I asked. "The circumstances weren't right. Maybe if I'd met her somewhere else," he replied.

"Tell me about the person who did this to her, Al," I said. "Would he have reached out to her had the circumstances ever been right?"

"No."

"No?"

"The circumstances would never have been right because he is inadequate and knows it," Hunt said. His sudden transformation was disconcerting. Now he was the psychologist. His voice was calmer. He was concentrating very hard, tightly clasping his hands in his lap.

He was saying, "He has a very low opinion of himself and is unable to express feelings in a constructive manner. Attraction turns to obsession, love becomes pathological. When he loves, he has to possess because he feels so insecure and unworthy, is so easily threatened. When his secret love is not returned, he becomes increasingly obsessed. He becomes so fixated his ability to react and function becomes limited. It's like Frankie hearing the voices. Something else drives him. He no longer has control."

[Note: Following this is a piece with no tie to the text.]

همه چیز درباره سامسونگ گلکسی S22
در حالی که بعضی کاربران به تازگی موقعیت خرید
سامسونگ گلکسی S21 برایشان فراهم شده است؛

"Is he intelligent?" I asked.

"Reasonably so."

"What about education?"

"His problems are such that he isn't able to function in the capacity he is intellectually capable of."

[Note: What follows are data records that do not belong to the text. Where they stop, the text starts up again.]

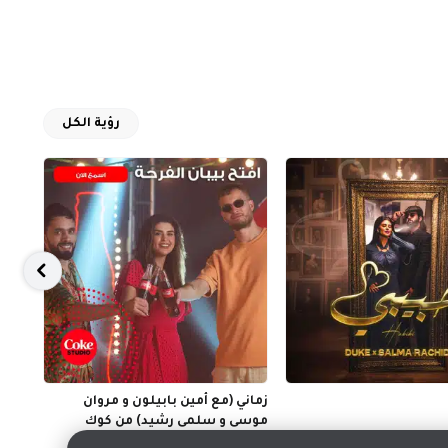
رؤية الكل
زماني (مع أمين بابيلون و مروان
ibia
موسى و سلمى رشيد) من كوك
ديسمبر 
ستوديو
أغسطس 2022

"Why her?" I asked him. "Why did he select Beryl Madison?"

"She has freedom, fame, he doesn't have," Hunt replied, his eyes glazed. "He thinks he's attracted to her, but it's more than that. He wants to possess those qualities he lacks. He wants to possess her in a sense, he wants to be her."

"Then you're saying he knew Beryl was a writer?" I asked.

"There is very little you can keep from him. One way or another, he would have found out she's a writer. He would know so much about her that when she began to pick up on it, she would have felt terribly violated and profoundly afraid."

"Tell me about that night," I said. "What happened the night she died, Al?"

"I know only what I've read in the papers."

"What have you pieced together from reading what has been in the papers?"

I asked.

"She was home," he said, staring off. "And it was getting late in the evening when he appeared at her door. Most likely she let him in. At some point before midnight he left her house and the burglar alarm went off. She was stabbed to death. There was an implication of sexual assault. That's as much as I've read."

"Do you have any theories as to what might have gone on?"

I asked blandly. "Speculations that go above and beyond what you've read?"

He leaned forward in the chair, his demeanor dramatically changing again. His eyes got hot with emotion. His lower lip began to quiver.

"I see scenes in my mind," he said.

"Such as?"

"Things I wouldn't want to tell the police."

"I'm not the police," I said.

"They wouldn't understand," he said. "These things I see and feel without having any reason to know them. It's like Frankie."

He blinked back tears. "It's like the others. I could see what happened and understand it, even though I wasn't always given the details. But you don't always need the details. Nor are you likely to get them in most instances. You know why that is, don't you?"

"I'm not sure…"

"Because the Frankies in the world don't know the details, either! It's like a bad accident you can't remember. The awareness returns like waking up from a bad dream and you find yourself staring at the wreckage. The mother who no longer has a face. Or the Beryl who is bloody and dead. The Frankies wake up when they're running or a cop they don't remember calling pulls up in front of the house."